Leave out the pictures and reproduce all of the data exactly.

Stored data:
◆ ◆ ◆ ◆ ◆
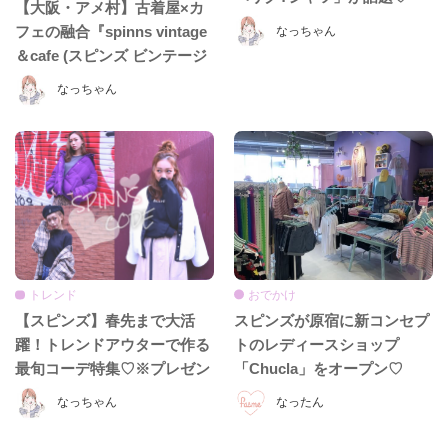
【大阪・アメ村】古着屋×カ
フェの融合『spinns vintage
なっちゃん
＆cafe (スピンズ ビンテージ
アンドカフェ)』
なっちゃん
おでかけ
トレンド
スピンズが原宿に新コンセプ
【スピンズ】春先まで大活
トのレディースショップ
躍！トレンドアウターで作る
「Chucla」をオープン♡
最旬コーデ特集♡※プレゼン
トキャンペーンもあるよ!
なったん
なっちゃん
◆ ◆ ◆ ◆ ◆
* **Answer section**
【大阪・アメ村】古着屋×カ
フェの融合『spinns vintage
なっちゃん
＆cafe (スピンズ ビンテージ
アンドカフェ)』
なっちゃん
おでかけ
トレンド
スピンズが原宿に新コンセプ
【スピンズ】春先まで大活
トのレディースショップ
躍！トレンドアウターで作る
「Chucla」をオープン♡
最旬コーデ特集♡※プレゼン
トキャンペーンもあるよ!
なったん
なっちゃん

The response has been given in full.